Ils aiment se sentir en situation de pouvoir?
Rien de mieux pour souder un groupe que de frapper tous ensemble sur la même victime, le même bouc émissaire, c’est ça?
Ça renforce leur sentiment d’appartenance?
Mieux vaut lui que moi? Il est préférable de frapper que d’être frappé?
LE GRAND ÉGALISATEUR
Ne nous racontons pas d’histoire, l’intimidation a toujours existé. Mais avec les médias sociaux, le phénomène a littéralement explosé.

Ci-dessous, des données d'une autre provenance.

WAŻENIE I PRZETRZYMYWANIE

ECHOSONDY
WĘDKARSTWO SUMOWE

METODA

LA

Facebook et Twitter sont à l’intimidation ce que le crystal meth est aux drogues.
Seul devant son ordi dans son demi-sous-sol miteux, le sans-pouvoir se sent fort et le pleutre, courageux. Un clic de souris, et il peut contacter n’importe qui, l’insulter, le traîner dans la boue.
Ça lui donne l’impression d’être à égalité avec les privilégiés de ce monde. Les médias sociaux gomment toute hiérarchie; sur internet, les gens sont tous sur le même niveau.

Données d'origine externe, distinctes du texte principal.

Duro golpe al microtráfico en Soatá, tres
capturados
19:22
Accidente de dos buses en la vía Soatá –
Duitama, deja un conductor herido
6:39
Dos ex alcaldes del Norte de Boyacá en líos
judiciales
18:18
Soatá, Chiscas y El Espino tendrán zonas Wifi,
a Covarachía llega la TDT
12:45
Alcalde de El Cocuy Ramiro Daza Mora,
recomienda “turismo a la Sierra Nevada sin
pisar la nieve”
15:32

Plus d’autorité, plus d’ascendant, plus de classe. Plus de riches et de pauvres, de beaux et de laids, de patrons et d’employés. On se regarde les yeux dans les yeux et un chien peut aboyer après un évêque.
Pas étonnant que le vouvoiement soit rare, sur la toile. C’est le royaume du «tu», de la proximité, du culot, de l’effronterie, de l’insolence. Du sans-gêne.

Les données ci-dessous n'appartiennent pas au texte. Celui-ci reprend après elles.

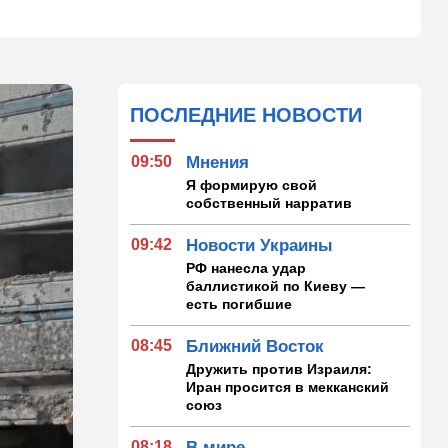
ПОСЛЕДНИЕ НОВОСТИ
09:50
Мнения
Я формирую свой
собственный нарратив
09:42
Новости Украины
РФ нанесла удар
баллистикой по Киеву —
есть погибшие
08:45
Ближний Восток
Дружить против Израиля:
Иран просится в мекканский
союз
08:18
В мире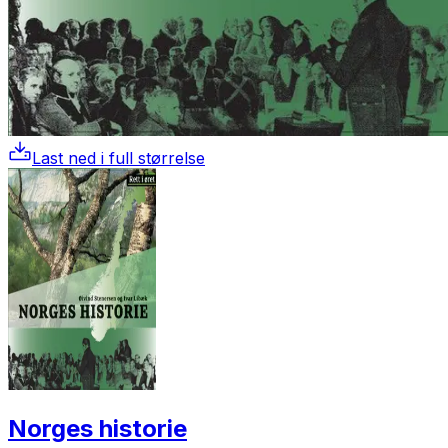
Last ned i full størrelse
Norges historie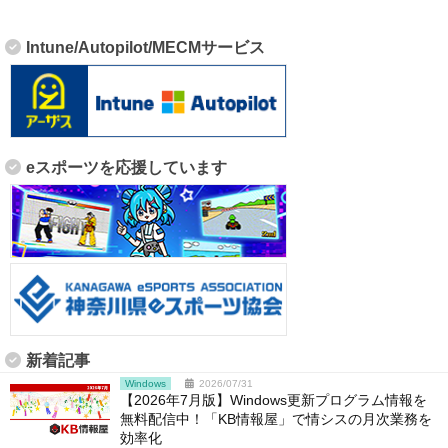
Intune/Autopilot/MECMサービス
eスポーツを応援しています
新着記事
Windows
2026/07/31
【2026年7月版】Windows更新プログラム情報を
無料配信中！「KB情報屋」で情シスの月次業務を
効率化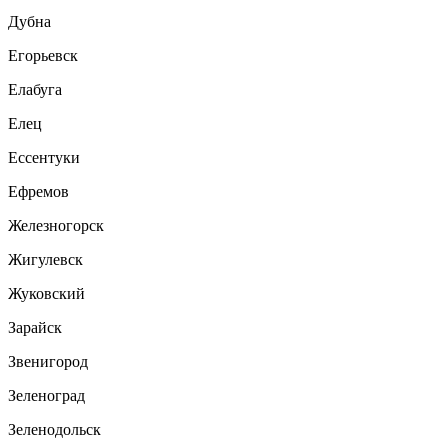
Дубна
Егорьевск
Елабуга
Елец
Ессентуки
Ефремов
Железногорск
Жигулевск
Жуковский
Зарайск
Звенигород
Зеленоград
Зеленодольск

On peut contacter n’importe qui à n’importe quelle heure pour lui dire n’importe quoi sur n’importe quel ton et habillé n’importe comment.
Les codes sociaux n’existent plus.
L’homme s’y montre sans fard.
L’HOMME SANS QUALITÉ
On ne prend même plus la peine de bien écrire. On multiplie les fautes, les raccourcis, les néologismes.
On vit les pieds sur la table et on pense les doigts dans le nez.
C’est le retour de l’homme de Cro-Magnon. On s’exprime par borborygmes et discute à coups de tapes sur la gueule.
L’homme sans qualité, sans fini, sans vernis. La démocratie dans tout ce qu’elle a de plus bête, de plus vulgaire.
Sur la toile, on ne prend même plus la peine de s’essuyer les pieds sur le paillasson avant d’entrer dans l’intimité des gens, on ouvre la porte à coups de pieds et on se mouche dans le rideau de la fenêtre. Même plus besoin d’être invité.
On se pointe à l’improviste, on coupe la conversation des convives et on ouvre la porte du frigo pour boire à même la pinte de lait.
LE TEMPS DES BARBARES
Pas étonnant que ça verse rapidement dans la violence.
L’homme a inventé une série de codes sociaux pour garder la violence à distance, pour imposer une sorte de quant-à-soi dans les rapports humains.
Avec internet, tous ces codes volent en éclats.
C’est le royaume des Vikings, des barbares, des Wisigoths. On n’y parle plus, on éructe, on vomit.
L’homme renoue avec son animalité. Il se cambre, se courbe, délaisse son individualité pour se fondre dans le troupeau et se vautrer dans la boue.
Il hume, fouille la terre avec son groin, cherche la proie.
Et saute sur la jugulaire en frémissant.